For one, as is often emphasized in environmental justice work, low-income communities and people of color experience the negative impacts of environmental harms “first and worst.” That means they not only have a certain right to shape the solutions, but they also bring a necessary perspective to a discussion from which they are all too often excluded.
“As a result, the proposed solutions often sound promising, but they don’t materially improve the environment or conditions of the communities that are most affected, and in some instances, they even make situations worse,” said Crystal Hayling, executive director of the Libra Foundation, which funds Green 2.0. “If communities of color had a full seat at the table, we’d see vastly different solutions and policies emerge that are rooted in honesty, equity, justice and community.”

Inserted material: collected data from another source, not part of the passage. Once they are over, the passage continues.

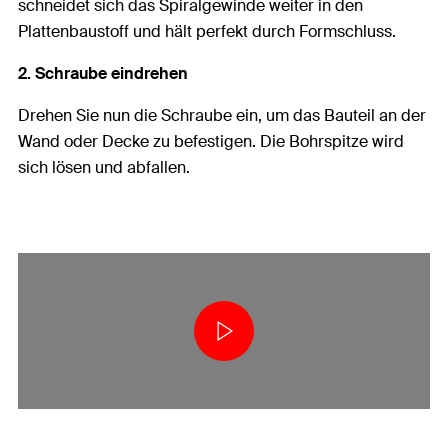
schneidet sich das Spiralgewinde weiter in den
Plattenbaustoff und hält perfekt durch Formschluss.
2. Schraube eindrehen
Drehen Sie nun die Schraube ein, um das Bauteil an der
Wand oder Decke zu befestigen. Die Bohrspitze wird
sich lösen und abfallen.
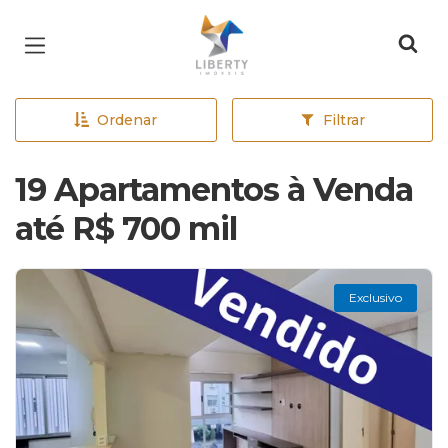
Página inicial
Ordenar
Filtrar
19 Apartamentos à Venda
até R$ 700 mil
Exclusivo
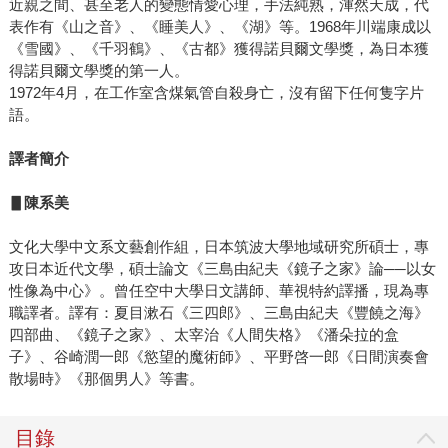
近親之間、甚至老人的變態情愛心理，手法純熟，渾然天成，代
表作有《山之音》、《睡美人》、《湖》等。1968年川端康成以
《雪國》、《千羽鶴》、《古都》獲得諾貝爾文學獎，為日本獲
得諾貝爾文學獎的第一人。
1972年4月，在工作室含煤氣管自殺身亡，沒有留下任何隻字片
語。
譯者簡介
▋陳系美
文化大學中文系文藝創作組，日本筑波大學地域研究所碩士，專
攻日本近代文學，碩士論文《三島由紀夫《鏡子之家》論──以女
性像為中心》。曾任空中大學日文講師、華視特約譯播，現為專
職譯者。譯有：夏目漱石《三四郎》、三島由紀夫《豐饒之海》
四部曲、《鏡子之家》、太宰治《人間失格》《潘朵拉的盒
子》、谷崎潤一郎《慾望的魔術師》、平野啓一郎《日間演奏會
散場時》《那個男人》等書。
目錄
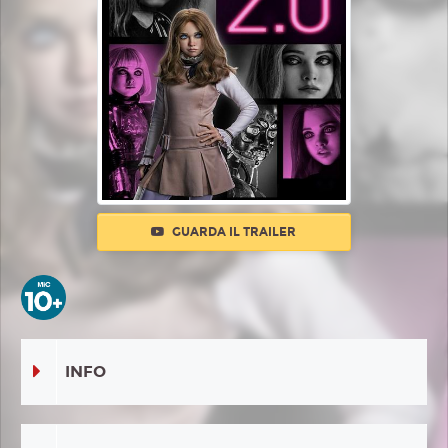
GUARDA IL TRAILER
INFO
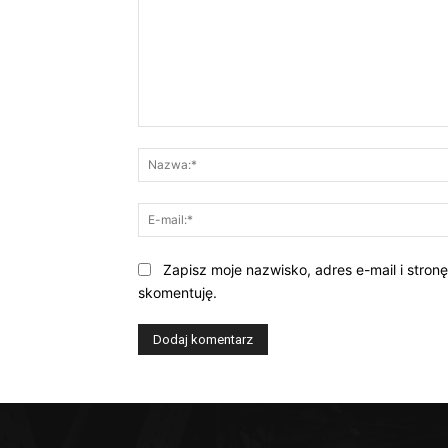
Komentarz:
Zapisz moje nazwisko, adres e-mail i stron
skomentuję.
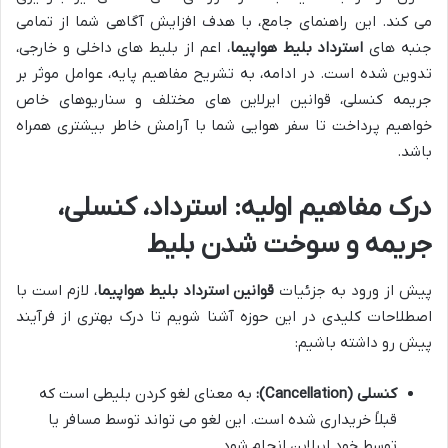
می کند. این راهنمای جامع، با هدف افزایش آگاهی شما از تمامی
جنبه های
استرداد بلیط هواپیما
، اعم از بلیط های داخلی و خارجی،
تدوین شده است. در ادامه، به تشریح مفاهیم پایه، عوامل موثر بر
جریمه کنسلی، قوانین ایرلاین های مختلف و سناریوهای خاص
خواهیم پرداخت تا سفر هوایی شما با آرامش خاطر بیشتری همراه
باشد.
درک مفاهیم اولیه: استرداد، کنسلی،
جریمه و سوخت شدن بلیط
پیش از ورود به جزئیات
قوانین استرداد بلیط هواپیما
، لازم است با
اصطلاحات کلیدی در این حوزه آشنا شویم تا درک بهتری از فرآیند
پیش رو داشته باشیم:
کنسلی (Cancellation):
به معنای لغو کردن بلیطی است که
قبلاً خریداری شده است. این لغو می تواند توسط مسافر یا
توسط خود ایرلاین انجام شود.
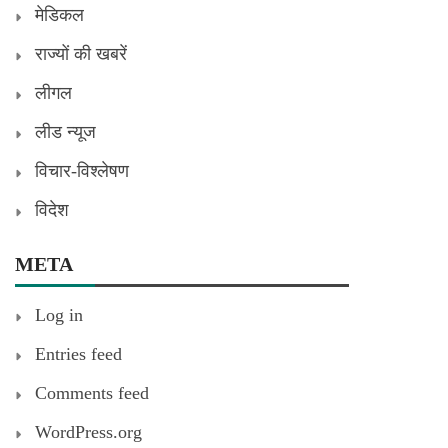
मेडिकल
राज्यों की खबरें
लीगल
लीड न्यूज
विचार-विश्लेषण
विदेश
META
Log in
Entries feed
Comments feed
WordPress.org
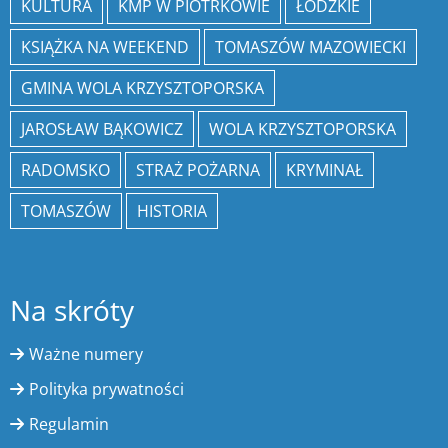
KULTURA
KMP W PIOTRKOWIE
ŁÓDZKIE
KSIĄŻKA NA WEEKEND
TOMASZÓW MAZOWIECKI
GMINA WOLA KRZYSZTOPORSKA
JAROSŁAW BĄKOWICZ
WOLA KRZYSZTOPORSKA
RADOMSKO
STRAŻ POŻARNA
KRYMINAŁ
TOMASZÓW
HISTORIA
Na skróty
Ważne numery
Polityka prywatności
Regulamin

Environmental problems are also complex and interconnected with many other issues that people experience on the ground, and viewing them from a narrow perspective leads to limited understanding. You miss out on the perspectives of people who are closest to the underlying systemic problems.
“A multi-sector movement that does not provide mirrors for which people see themselves reflected leads to false or superficial solutions,” said Angela Adrar, executive director of the Climate Justice Alliance, “which not only eat into the time we do not have to solve history’s most urgent problems, but minimizes our power.”
Lack of diversity also limits power in terms of sheer size and depth of the constituency. As Larry Kramer of Hewlett said about climate change work, “We’re never going to build the kind of political coalition that we need to really move the country forward unless we have fully engaged all of the audiences of color and communities that are part of the national community.”
It’s also a shifting world. As Whitney Tome points out, the U.S. just swore in the most diverse incoming Congressional class in history. Much of the political momentum we’ve seen in environmentalism in recent years is coming from diverse movements, such as Standing Rock and other indigenous activism, People’s Climate marches, and support for the Green New Deal. For young activists, especially, issues of justice and equity are inseparable from environmentalism.
“The values of philanthropy are communicated by the messengers they seek to employ,” Adrar said. “Foundations that continue to hire overwhelmingly white staff or all-male staff are out of step with the sociopolitical shifts of our day.”
In other words, foundations and NGOs that don’t prioritize diversity have a lot more to fear than being called out in a report card. Their very relevance is on the line.